In L.D. v. United Healthcare Insurance, 2023 WL 4847421 (D. Utah 2023), a group health plan participant sued the plan and its insurer after receiving a denial of coverage for her child’s residential treatment as not medically necessary. The plan participant claimed that the denial of her claim violated the Mental Health Parity and Addiction Equity Act (MHPAEA) in that the plan applied the “medically necessary” treatment limitation more stringently to mental health claims than to medical/surgical claims.
The plan at issue used two different guidelines to review mental health claims and medical/surgical claims for medical necessity: Optum Level of Care Guidelines for mental health claims and Milliman Care Guidelines for medical/surgical claims. The court pointed out that the MHPAEA does not require plans to use identical guidelines to review mental health and medical/surgical claims for medical necessity. Instead, the MHPAEA requires only that plans use guidelines, processes, standards, or other factors to review mental health claims for medical necessity that are “comparable to and not more stringent than” those used to review medical/surgical claims for medical necessity.
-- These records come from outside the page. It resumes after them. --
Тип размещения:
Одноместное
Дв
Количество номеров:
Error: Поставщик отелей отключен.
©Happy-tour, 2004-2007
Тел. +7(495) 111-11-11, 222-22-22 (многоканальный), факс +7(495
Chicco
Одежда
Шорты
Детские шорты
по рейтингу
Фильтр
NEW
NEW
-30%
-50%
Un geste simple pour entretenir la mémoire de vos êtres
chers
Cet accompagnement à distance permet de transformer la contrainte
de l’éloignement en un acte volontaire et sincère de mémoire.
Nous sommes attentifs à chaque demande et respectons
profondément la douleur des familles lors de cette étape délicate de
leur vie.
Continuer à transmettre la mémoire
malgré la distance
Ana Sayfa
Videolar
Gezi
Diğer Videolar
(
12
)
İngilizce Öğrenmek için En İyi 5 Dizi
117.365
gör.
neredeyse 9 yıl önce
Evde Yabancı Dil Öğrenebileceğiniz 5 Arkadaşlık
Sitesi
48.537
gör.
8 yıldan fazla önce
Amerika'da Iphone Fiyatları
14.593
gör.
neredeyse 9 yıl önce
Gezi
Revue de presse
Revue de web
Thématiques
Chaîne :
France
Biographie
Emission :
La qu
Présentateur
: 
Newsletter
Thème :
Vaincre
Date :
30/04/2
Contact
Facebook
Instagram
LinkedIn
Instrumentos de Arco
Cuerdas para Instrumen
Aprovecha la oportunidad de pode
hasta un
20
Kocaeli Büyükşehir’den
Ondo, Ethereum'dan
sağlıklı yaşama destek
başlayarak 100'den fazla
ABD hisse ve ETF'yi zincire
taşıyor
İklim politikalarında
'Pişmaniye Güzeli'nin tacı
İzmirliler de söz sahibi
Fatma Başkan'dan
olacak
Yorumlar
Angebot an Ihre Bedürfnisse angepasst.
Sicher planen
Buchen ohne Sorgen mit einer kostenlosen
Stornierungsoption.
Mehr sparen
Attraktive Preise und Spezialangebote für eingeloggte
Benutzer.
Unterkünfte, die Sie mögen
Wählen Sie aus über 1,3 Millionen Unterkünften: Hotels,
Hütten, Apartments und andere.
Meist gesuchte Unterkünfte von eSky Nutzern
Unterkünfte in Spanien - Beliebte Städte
In this case, the court found that the two sets of guidelines the plan used to evaluate mental health claims and medical/surgical claims for medical necessity were comparable, and thus did not run afoul of the MHPAEA. The court ruled that the guidelines were comparable for three reasons, as follows:
- The plan utilized the same definition of “medical necessity” in reviewing both medical/surgical and mental health claims;
- The guidelines used for each type of claim were developed using similar processes; and
- Any differences between the two sets of guidelines were insufficient to show any actionable disparity under the MHPAEA.
As a result of its findings, the court ruled that the plan had complied with the MHPAEA, even though it had used two different sets of guidelines to review medical/surgical and mental health claims for medical necessity.